**Work instruction:**
Going through the entries below, find how many lines hold "دولت", then give that number alone.

**Material for the task:**
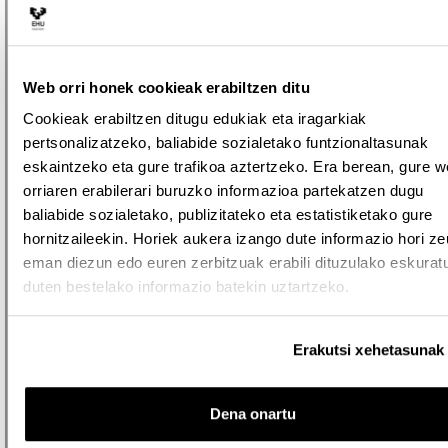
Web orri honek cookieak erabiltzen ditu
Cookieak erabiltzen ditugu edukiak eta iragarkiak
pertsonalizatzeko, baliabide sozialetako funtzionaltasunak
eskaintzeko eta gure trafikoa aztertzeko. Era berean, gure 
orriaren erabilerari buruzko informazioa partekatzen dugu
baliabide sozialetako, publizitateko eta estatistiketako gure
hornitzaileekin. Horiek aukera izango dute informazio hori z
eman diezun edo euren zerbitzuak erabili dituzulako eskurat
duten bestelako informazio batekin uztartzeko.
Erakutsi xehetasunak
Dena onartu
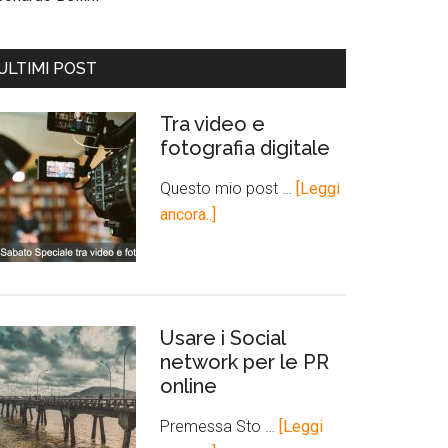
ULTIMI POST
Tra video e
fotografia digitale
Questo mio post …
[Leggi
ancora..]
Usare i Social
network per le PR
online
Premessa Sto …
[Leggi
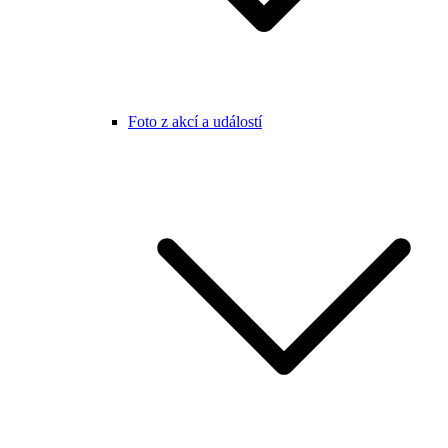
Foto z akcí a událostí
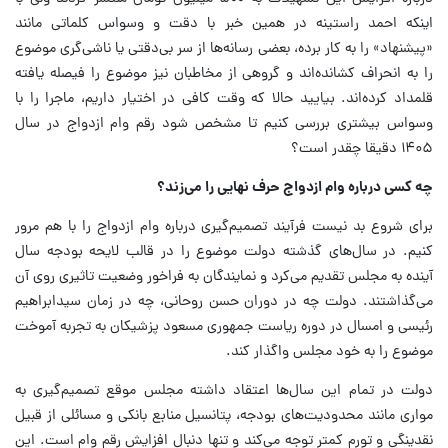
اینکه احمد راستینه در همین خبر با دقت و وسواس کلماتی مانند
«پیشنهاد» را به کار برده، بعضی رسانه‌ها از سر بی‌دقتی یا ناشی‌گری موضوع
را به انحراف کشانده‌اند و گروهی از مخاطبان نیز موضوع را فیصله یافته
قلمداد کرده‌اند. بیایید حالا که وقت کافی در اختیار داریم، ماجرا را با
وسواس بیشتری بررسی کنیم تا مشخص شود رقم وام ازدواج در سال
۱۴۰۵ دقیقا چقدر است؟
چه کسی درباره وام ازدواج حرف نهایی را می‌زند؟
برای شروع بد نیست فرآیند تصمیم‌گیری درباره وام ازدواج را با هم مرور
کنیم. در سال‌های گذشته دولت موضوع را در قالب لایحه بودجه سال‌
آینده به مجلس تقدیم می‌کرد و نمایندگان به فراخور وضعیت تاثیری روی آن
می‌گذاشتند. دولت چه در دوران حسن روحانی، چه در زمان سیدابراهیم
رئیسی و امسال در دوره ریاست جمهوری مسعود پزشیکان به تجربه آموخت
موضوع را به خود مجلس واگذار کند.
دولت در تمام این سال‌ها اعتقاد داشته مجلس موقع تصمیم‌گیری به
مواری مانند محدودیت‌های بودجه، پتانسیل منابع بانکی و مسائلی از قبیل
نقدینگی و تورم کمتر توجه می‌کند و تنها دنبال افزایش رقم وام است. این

--

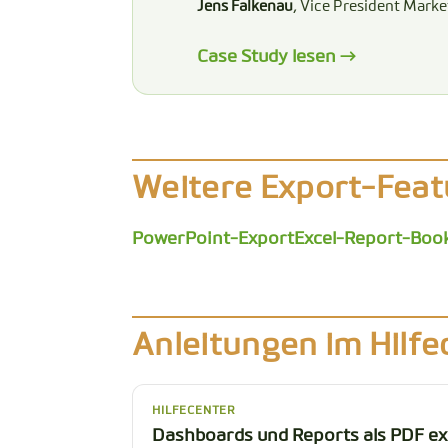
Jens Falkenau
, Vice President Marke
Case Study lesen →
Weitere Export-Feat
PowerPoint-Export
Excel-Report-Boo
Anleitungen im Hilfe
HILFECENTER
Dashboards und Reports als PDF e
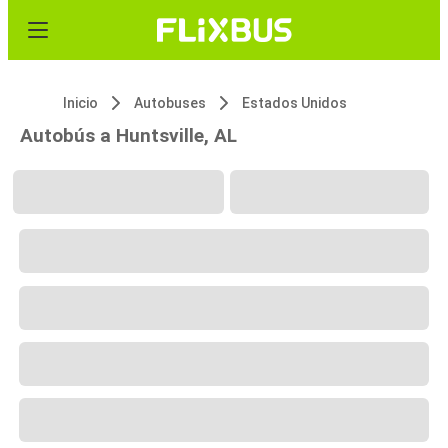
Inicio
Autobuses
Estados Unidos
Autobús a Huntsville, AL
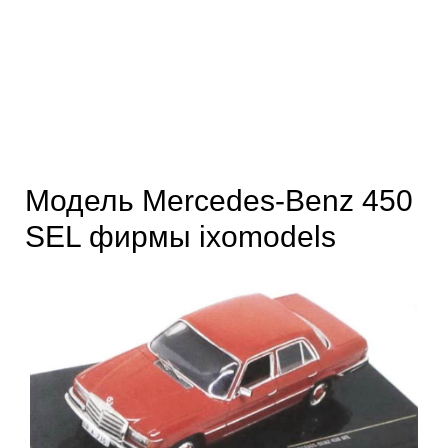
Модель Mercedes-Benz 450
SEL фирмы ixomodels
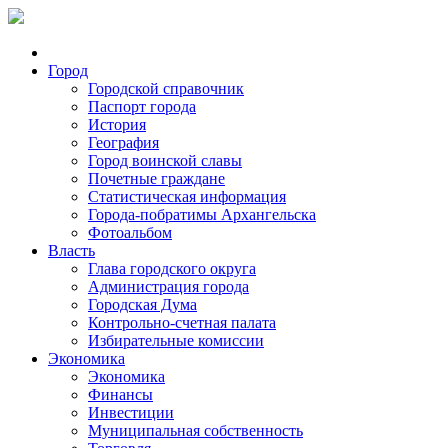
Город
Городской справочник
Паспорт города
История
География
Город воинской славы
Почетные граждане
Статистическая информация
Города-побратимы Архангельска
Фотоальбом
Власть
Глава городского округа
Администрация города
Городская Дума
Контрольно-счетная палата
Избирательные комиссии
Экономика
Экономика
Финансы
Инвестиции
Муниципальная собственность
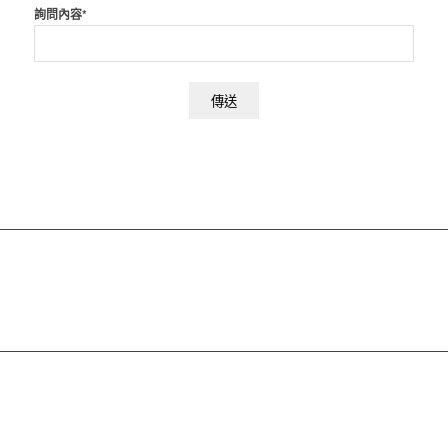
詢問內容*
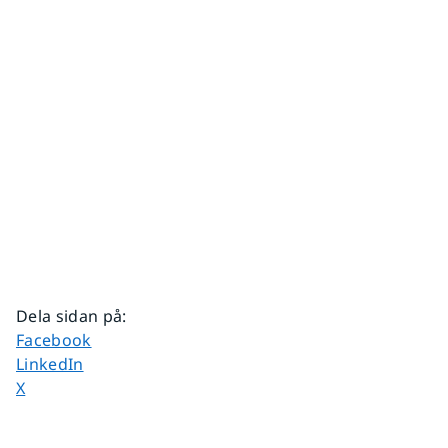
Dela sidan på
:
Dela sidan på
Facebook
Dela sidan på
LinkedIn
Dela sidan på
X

==

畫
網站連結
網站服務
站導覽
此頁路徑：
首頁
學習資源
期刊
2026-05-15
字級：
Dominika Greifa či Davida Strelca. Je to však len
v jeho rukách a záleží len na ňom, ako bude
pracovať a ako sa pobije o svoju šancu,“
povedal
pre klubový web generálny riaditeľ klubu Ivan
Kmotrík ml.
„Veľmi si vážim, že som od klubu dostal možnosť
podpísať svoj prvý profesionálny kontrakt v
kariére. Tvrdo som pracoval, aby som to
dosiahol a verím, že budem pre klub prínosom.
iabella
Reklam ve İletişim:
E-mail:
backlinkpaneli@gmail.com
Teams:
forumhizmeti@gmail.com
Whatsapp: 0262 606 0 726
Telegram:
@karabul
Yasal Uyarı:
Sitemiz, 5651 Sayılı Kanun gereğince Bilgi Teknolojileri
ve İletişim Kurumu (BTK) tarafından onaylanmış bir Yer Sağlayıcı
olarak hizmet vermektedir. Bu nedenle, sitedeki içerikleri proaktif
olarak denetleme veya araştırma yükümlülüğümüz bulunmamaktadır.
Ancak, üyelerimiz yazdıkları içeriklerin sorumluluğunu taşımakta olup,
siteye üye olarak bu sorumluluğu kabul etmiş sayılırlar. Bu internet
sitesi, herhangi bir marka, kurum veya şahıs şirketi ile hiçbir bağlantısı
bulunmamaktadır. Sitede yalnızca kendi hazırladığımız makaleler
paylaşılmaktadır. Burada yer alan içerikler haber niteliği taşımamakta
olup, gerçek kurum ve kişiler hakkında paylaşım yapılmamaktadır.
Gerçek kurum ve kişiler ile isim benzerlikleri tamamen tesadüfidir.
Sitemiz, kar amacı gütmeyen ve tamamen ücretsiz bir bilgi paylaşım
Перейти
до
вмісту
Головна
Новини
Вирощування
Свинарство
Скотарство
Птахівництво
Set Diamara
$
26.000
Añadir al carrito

**Solved exercise:**
3